Figure 4:. T. gondii infection leads to a pro-inflammatory myeloid cell population in medulloblastoma at 27 DPI.

A - B) IFNγ was elevated in the tumor mass of MB mice infected with T. gondii. Via q/RT-PCR of bulk-tissue RNA, an elevated transcript level of IFNγ was detected in the tumors of infected MB mice (N=9 per group) (A). Correspondingly, via Luminex, IFNγ protein level was significantly higher in the protein lysate of tumors from infected MB mice (n=7) relative to those from uninfected MB mice (n=5) (B). Unpaired two-tailed T-test. C - D) IFNγ-induced transcripts were detected in the CD11b+ myeloid cells isolated from tumors of infected mice. CD11b+ myeloid cells were enriched from tumor samples of uninfected MB mice (n=5) and infected MB mice (n=5) using CD11b+ microbeads.

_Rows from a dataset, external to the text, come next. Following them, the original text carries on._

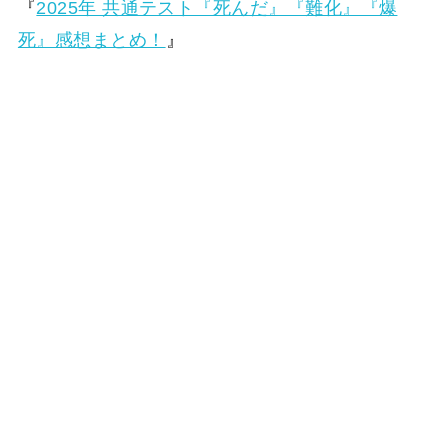
『
2025年 共通テスト『死んだ』『難化』『爆
死』感想まとめ！
』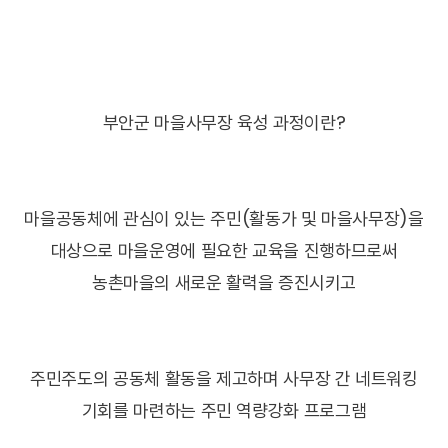
부안군 마을사무장 육성 과정이란?
마을공동체에 관심이 있는 주민(활동가 및 마을사무장)을
대상으로 마을운영에 필요한 교육을 진행하므로써
농촌마을의 새로운 활력을 증진시키고
주민주도의 공동체 활동을 제고하며 사무장 간 네트워킹
기회를 마련하는 주민 역량강화 프로그램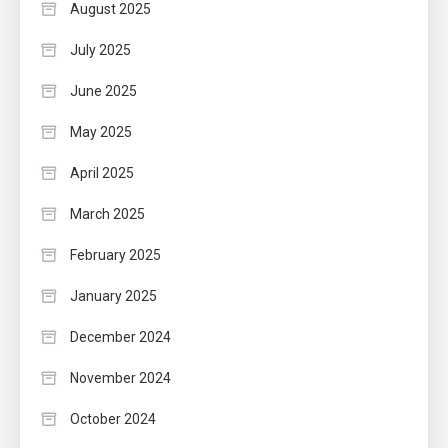
August 2025
July 2025
June 2025
May 2025
April 2025
March 2025
February 2025
January 2025
December 2024
November 2024
October 2024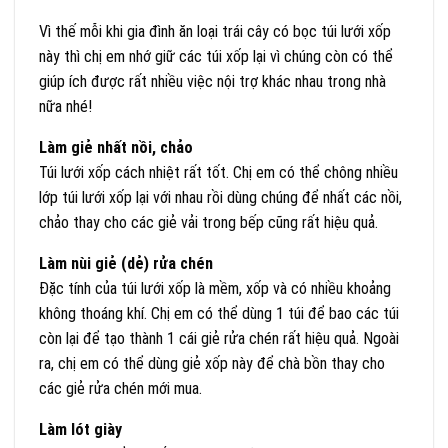
Vì thế mỗi khi gia đình ăn loại trái cây có bọc túi lưới xốp
này thì chị em nhớ giữ các túi xốp lại vì chúng còn có thể
giúp ích được rất nhiều việc nội trợ khác nhau trong nhà
nữa nhé!
Làm giẻ nhất nồi, chảo
Túi lưới xốp cách nhiệt rất tốt. Chị em có thể chông nhiều
lớp túi lưới xốp lại với nhau rồi dùng chúng để nhất các nồi,
chảo thay cho các giẻ vải trong bếp cũng rất hiệu quả.
Làm nùi giẻ (dẻ) rửa chén
Đặc tính của túi lưới xốp là mềm, xốp và có nhiều khoảng
không thoáng khí. Chị em có thể dùng 1 túi để bao các túi
còn lại để tạo thành 1 cái giẻ rửa chén rất hiệu quả. Ngoài
ra, chị em có thể dùng giẻ xốp này để chà bồn thay cho
các giẻ rửa chén mới mua.
Làm lót giày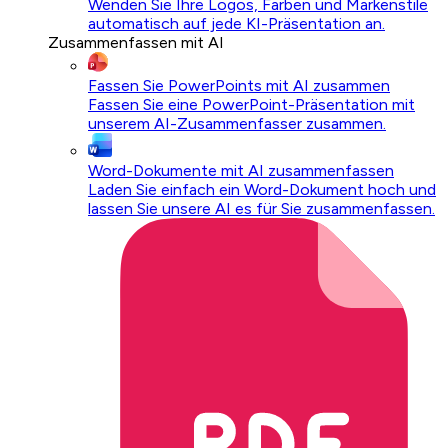
Wenden Sie Ihre Logos, Farben und Markenstile
automatisch auf jede KI-Präsentation an.
Zusammenfassen mit AI
Fassen Sie PowerPoints mit AI zusammen
Fassen Sie eine PowerPoint-Präsentation mit
unserem AI-Zusammenfasser zusammen.
Word-Dokumente mit AI zusammenfassen
Laden Sie einfach ein Word-Dokument hoch und
lassen Sie unsere AI es für Sie zusammenfassen.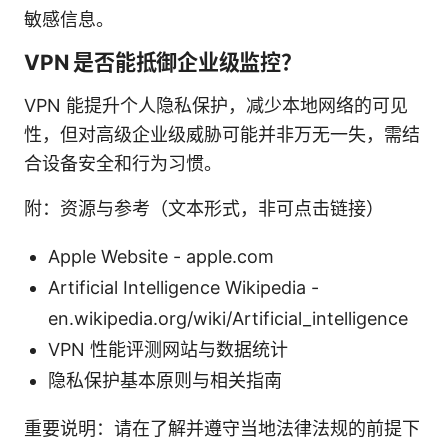
敏感信息。
VPN 是否能抵御企业级监控？
VPN 能提升个人隐私保护，减少本地网络的可见
性，但对高级企业级威胁可能并非万无一失，需结
合设备安全和行为习惯。
附：资源与参考（文本形式，非可点击链接）
Apple Website - apple.com
Artificial Intelligence Wikipedia -
en.wikipedia.org/wiki/Artificial_intelligence
VPN 性能评测网站与数据统计
隐私保护基本原则与相关指南
重要说明：请在了解并遵守当地法律法规的前提下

Sample purity was validated as shown in Supp. Fig. 7. Gene Set Enrichment Analysis of RNA-seq data identified ‘Interferon gamma response’ as the top hallmark of significantly changed genes in enriched myeloid cells from T. gondii infected mice (C). Heatmap shows the z-score value for differentially enriched genes (padj<0.05) belonging to the ‘Interferon gamma response’ hallmark (D). The Z-score was calculated using log2(FPM). E - F) Immunostaining validates the increased expression level of MHC-II protein in myeloid cells within TME. Representative confocal image from tumor regions that were immunostained with Iba1 (green) to label myeloid cells and MHC-II (red) (E). The number of MHC-II+ Iba1+ cells in tumors from uninfected (n=4) or T. gondii-infected mice (n=5) was quantified (F). Unpaired two-tailed T-test. * p < 0.05, ** p < 0.005, *** p < 0.001.